Hamit adını sildirip Gazi adını aldığı serüvenini de anlatan Gazi Hakan Yılmaztürk, “Hamit olarak beni kimse bilmezdi. Yakın akrabalarım bile bende iki isim olduğunu bilmiyordu. Gazilik unvanına nail olunca herkes bana ‘Gazi’ diye hitap etmeye başladı. Ben de mahkemeye başvurdum. Hem unvanımda hem de ismimde Gazi Hakan adını ömrüm boyunca şerefle taşıyacağım. Benim yüzümdeki iz, o geceye dair şeref nişanemdir. İzi ameliyatla yok edeceklerini, estetik yapabileceklerini söylediler.

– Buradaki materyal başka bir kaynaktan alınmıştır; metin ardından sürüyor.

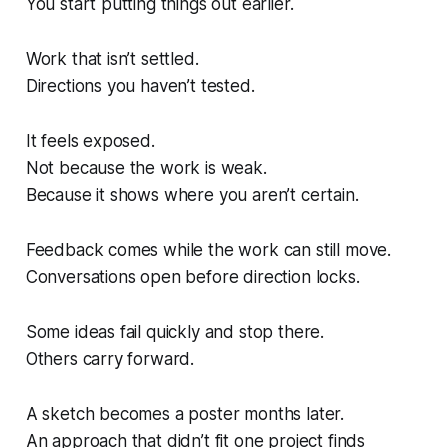
You start putting things out earlier.
Work that isn’t settled.
Directions you haven’t tested.
It feels exposed.
Not because the work is weak.
Because it shows where you aren’t certain.
Feedback comes while the work can still move.
Conversations open before direction locks.
Some ideas fail quickly and stop there.
Others carry forward.
A sketch becomes a poster months later.
An approach that didn’t fit one project finds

Üzerine trilyonlar da verseniz ben bu izi asla kaldırmam dedim. Bu iz benim için teselli ikramiyesi. Kaldı ki benim zaten üzüntüm var. Keşke o gece bir uzvumu vatan için verebilseydim. Bir parçamı vatana verebilseydim ama veremedik, bir parça kanımızdan gitti. O gecenin gerçek kahramanları şehadet şerbetine koşan aziz şehitlerimizdir. Benim kuzenim Muhammet Ambar da köprüde şehit oldu. Şehitlere şahitlik ettiğimiz için kendimizle gurur duyuyoruz” dedi.